**Work to complete:** Search the material for "tree" and show all lines that contain it.

**Records for the exercise:**
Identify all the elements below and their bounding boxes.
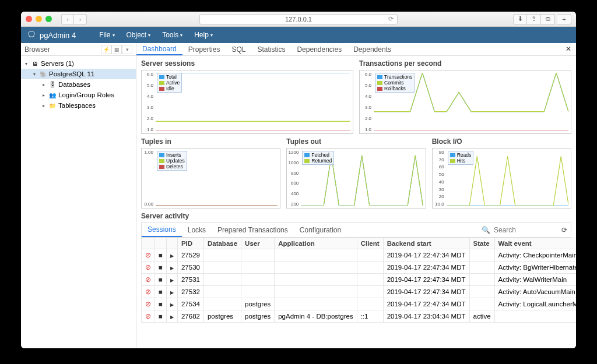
search-icon: 🔍 bbox=[482, 226, 490, 234]
chart-legend: FetchedReturned bbox=[302, 151, 334, 165]
activity-tabs: Sessions Locks Prepared Transactions Con… bbox=[141, 222, 571, 238]
server-activity-title: Server activity bbox=[141, 212, 571, 220]
tab-properties[interactable]: Properties bbox=[182, 43, 226, 55]
refresh-icon[interactable]: ⟳ bbox=[561, 226, 567, 234]
servers-icon: 🖥 bbox=[31, 61, 39, 67]
share-icon[interactable]: ⇪ bbox=[527, 14, 541, 24]
stop-icon[interactable]: ■ bbox=[159, 276, 163, 283]
table-row: ⊘■▶275312019-04-17 22:47:34 MDTActivity:… bbox=[142, 274, 577, 286]
cancel-icon[interactable]: ⊘ bbox=[145, 313, 151, 320]
elephant-icon bbox=[27, 30, 36, 40]
chart-legend: InsertsUpdatesDeletes bbox=[157, 151, 187, 171]
col-header: State bbox=[469, 238, 494, 249]
activity-tab-prepared[interactable]: Prepared Transactions bbox=[212, 223, 294, 237]
close-window-button[interactable] bbox=[26, 16, 32, 22]
table-row: ⊘■▶27682postgrespostgrespgAdmin 4 - DB:p… bbox=[142, 310, 577, 323]
activity-tab-sessions[interactable]: Sessions bbox=[142, 223, 182, 237]
expand-icon[interactable]: ▶ bbox=[170, 278, 174, 283]
activity-tab-config[interactable]: Configuration bbox=[294, 223, 347, 237]
macos-titlebar: ‹ › 127.0.0.1 ⟳ ⬇ ⇪ ⧉ + bbox=[21, 12, 576, 27]
download-icon[interactable]: ⬇ bbox=[513, 14, 527, 24]
tab-dependencies[interactable]: Dependencies bbox=[291, 43, 347, 55]
chart-block-io: Block I/O 8070605040302010.0ReadsHits bbox=[432, 137, 571, 208]
stop-icon[interactable]: ■ bbox=[159, 301, 163, 308]
table-row: ⊘■▶27534postgres2019-04-17 22:47:34 MDTA… bbox=[142, 298, 577, 310]
zoom-window-button[interactable] bbox=[45, 16, 52, 22]
cancel-icon[interactable]: ⊘ bbox=[145, 288, 151, 295]
chart-title: Tuples out bbox=[286, 137, 426, 146]
col-header: Application bbox=[275, 238, 357, 249]
stop-icon[interactable]: ■ bbox=[159, 264, 163, 271]
chart-legend: ReadsHits bbox=[448, 151, 474, 165]
tree-node[interactable]: ▸👥Login/Group Roles bbox=[21, 90, 136, 100]
expand-icon[interactable]: ▶ bbox=[170, 302, 174, 308]
tab-statistics[interactable]: Statistics bbox=[251, 43, 291, 55]
forward-button[interactable]: › bbox=[74, 14, 87, 24]
chart-sessions: Server sessions 6.05.04.03.02.01.0TotalA… bbox=[141, 59, 353, 134]
chart-tuples-out: Tuples out 12001000800600400200FetchedRe… bbox=[286, 137, 426, 208]
sidebar-btn-1[interactable]: ⚡ bbox=[101, 45, 111, 54]
cancel-icon[interactable]: ⊘ bbox=[145, 301, 151, 308]
cancel-icon[interactable]: ⊘ bbox=[145, 264, 151, 271]
expand-icon[interactable]: ▶ bbox=[170, 314, 174, 320]
tree-node[interactable]: ▾🖥Servers (1) bbox=[21, 58, 136, 69]
menu-help[interactable]: Help▾ bbox=[188, 31, 219, 39]
col-header: PID bbox=[177, 238, 203, 249]
expand-icon[interactable]: ▶ bbox=[170, 266, 174, 271]
tab-dependents[interactable]: Dependents bbox=[347, 43, 397, 55]
stop-icon[interactable]: ■ bbox=[159, 252, 163, 259]
chart-legend: TotalActiveIdle bbox=[157, 73, 182, 93]
nav-buttons: ‹ › bbox=[61, 14, 87, 24]
db-icon: 🗄 bbox=[48, 82, 57, 88]
main-panel: Dashboard Properties SQL Statistics Depe… bbox=[136, 43, 576, 348]
menu-object[interactable]: Object▾ bbox=[121, 31, 157, 39]
stop-icon[interactable]: ■ bbox=[159, 288, 163, 295]
tab-close-icon[interactable]: ✕ bbox=[566, 45, 571, 53]
activity-tab-locks[interactable]: Locks bbox=[182, 223, 212, 237]
col-header: Database bbox=[203, 238, 241, 249]
cancel-icon[interactable]: ⊘ bbox=[145, 252, 151, 259]
back-button[interactable]: ‹ bbox=[61, 14, 74, 24]
sidebar-btn-2[interactable]: ▦ bbox=[111, 45, 122, 54]
tree-node[interactable]: ▸📁Tablespaces bbox=[21, 100, 136, 111]
dashboard: Server sessions 6.05.04.03.02.01.0TotalA… bbox=[136, 56, 576, 348]
chart-title: Block I/O bbox=[432, 137, 571, 146]
activity-table: PIDDatabaseUserApplicationClientBackend … bbox=[141, 238, 576, 323]
cancel-icon[interactable]: ⊘ bbox=[145, 276, 151, 283]
menu-tools[interactable]: Tools▾ bbox=[156, 31, 188, 39]
new-tab-button[interactable]: + bbox=[557, 14, 571, 24]
chart-tuples-in: Tuples in 1.000.00InsertsUpdatesDeletes bbox=[141, 137, 280, 208]
chart-title: Server sessions bbox=[141, 59, 353, 68]
expand-icon[interactable]: ▶ bbox=[170, 290, 174, 295]
tree-label: Servers (1) bbox=[41, 60, 74, 67]
activity-search-input[interactable] bbox=[494, 226, 552, 234]
reload-icon[interactable]: ⟳ bbox=[388, 15, 394, 23]
tabs-icon[interactable]: ⧉ bbox=[541, 14, 555, 24]
minimize-window-button[interactable] bbox=[36, 16, 42, 22]
tab-sql[interactable]: SQL bbox=[226, 43, 251, 55]
expand-icon[interactable]: ▶ bbox=[170, 253, 174, 259]
col-header: User bbox=[241, 238, 275, 249]
app-logo: pgAdmin 4 bbox=[27, 30, 76, 40]
object-tree: ▾🖥Servers (1)▾🐘PostgreSQL 11▸🗄Databases▸… bbox=[21, 56, 136, 113]
tree-label: Tablespaces bbox=[58, 102, 96, 109]
col-header: Client bbox=[357, 238, 383, 249]
tree-node[interactable]: ▸🗄Databases bbox=[21, 79, 136, 90]
chart-title: Transactions per second bbox=[359, 59, 571, 68]
tree-node[interactable]: ▾🐘PostgreSQL 11 bbox=[21, 69, 136, 79]
tree-label: Login/Group Roles bbox=[58, 91, 114, 98]
roles-icon: 👥 bbox=[48, 92, 57, 98]
table-row: ⊘■▶275322019-04-17 22:47:34 MDTActivity:… bbox=[142, 286, 577, 298]
tree-label: PostgreSQL 11 bbox=[49, 70, 94, 77]
col-header: Wait event bbox=[494, 238, 576, 249]
address-bar[interactable]: 127.0.0.1 ⟳ bbox=[199, 14, 398, 24]
browser-sidebar: Browser ⚡ ▦ ▾ ▾🖥Servers (1)▾🐘PostgreSQL … bbox=[21, 43, 136, 348]
chart-title: Tuples in bbox=[141, 137, 280, 146]
tab-dashboard[interactable]: Dashboard bbox=[136, 43, 182, 55]
col-header bbox=[142, 238, 155, 249]
stop-icon[interactable]: ■ bbox=[159, 313, 163, 320]
sidebar-header: Browser ⚡ ▦ ▾ bbox=[21, 43, 136, 56]
chart-tps: Transactions per second 6.05.04.03.02.01… bbox=[359, 59, 571, 134]
menu-file[interactable]: File▾ bbox=[93, 31, 120, 39]
sidebar-btn-3[interactable]: ▾ bbox=[122, 45, 132, 54]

**Solution:**
tree-node[interactable]: ▸👥Login/Group Roles bbox=[21, 90, 136, 100]
tree-node[interactable]: ▾🖥Servers (1) bbox=[21, 58, 136, 69]
tree-node[interactable]: ▸📁Tablespaces bbox=[21, 100, 136, 111]
tree-label: Servers (1) bbox=[41, 60, 74, 67]
object-tree: ▾🖥Servers (1)▾🐘PostgreSQL 11▸🗄Databases▸… bbox=[21, 56, 136, 113]
tree-label: Tablespaces bbox=[58, 102, 96, 109]
tree-node[interactable]: ▸🗄Databases bbox=[21, 79, 136, 90]
tree-node[interactable]: ▾🐘PostgreSQL 11 bbox=[21, 69, 136, 79]
tree-label: Login/Group Roles bbox=[58, 91, 114, 98]
tree-label: PostgreSQL 11 bbox=[49, 70, 94, 77]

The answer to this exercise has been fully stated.